Tag: Show

Prove that a finite abelian group. $ G $ it is not cyclic if and only if it contains an isomorphic subgroup $ mathbb {Z} _p times mathbb {Z} _p $.

I am aware that there is an answer here. I have been trying to review the test step by step and I have some problems.

The reverse case is easy. Clearly, if $ G $ contains a subgroup $ H $ isomorphic to $ mathbb {Z} _p times mathbb {Z} _p $it turns out that $ G $ it can not be cyclical, since each subgroup of a cyclic group is cyclical, and $ H $ it can not be cyclic if it is isomorphic $ mathbb {Z} _p times mathbb {Z} _p $. The other direction is proving to be a great challenge for me.

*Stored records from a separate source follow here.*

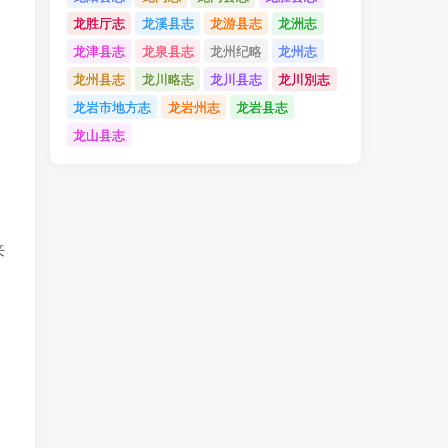
龙胜厅志
龙溪县志
龙游县志
龙洲志
龙津县志
龙泉县志
龙州纪略
龙州志
龙州县志
龙川略志
龙川县志
龙川別志
龙岩市地方志
龙岩州志
龙岩县志
龙山县志
来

Suppose that $ G $ It is not cyclical. As $ G $ is finite, it is generated finitely and, therefore, it is isomorphic for a group of the form $$ mathbb {Z} _ {p_1 ^ {r_1}} times mathbb {Z} _ {p_2 ^ {r_2}} times … times mathbb {Z} _ {p_n ^ {r_n}} . $$ $ p_i = p_j $ for some $ i, j $ with $ i neq j $, since otherwise $ mathbb {Z} _ {p_1 ^ {r_1}} times mathbb {Z} _ {p_2 ^ {r_2}} times … times mathbb {Z} _ {p_n ^ {r_n}} $ it would be cyclical (and so too $ G $ for the existence of an isomorphism between the two). Without loss of generality, I assume that $ i = 1, j = 2 $. I'm having trouble finding an isomorphic subgroup for $ mathbb {Z} _ {p_1} times mathbb {Z} _ {p_2} $. Clearly the set of elements of the form. $ (a_1, a_2,0, …, 0) $ with $ a_1 <p_1 ^ {r_1} $Y $ a_2 <p_2 ^ {r_2} $ it is an isomorphic subgroup $ mathbb {Z} _ {p_1 ^ {r_1}} times mathbb {Z} _ {p_2 ^ {r_2}} $, through isomorphism. $ phi: mathbb {Z} _ {p_1 ^ {r_1}} times mathbb {Z} _ {p_2 ^ {r_2}} to mathbb {Z} _ {p_1 ^ {r_1}} times mathbb {Z} _ {p_2 ^ {r_2}} times {0 } times … times {0 } $, with $ phi: (a, b) mapsto (a, b, 0, …, 0) $. However, I'm not sure how to use this kind of logic to find an isomorphic subgroup for $ mathbb {Z} _ {p_1} times mathbb {Z} _ {p_2} $.

A push in the right direction would be much appreciated.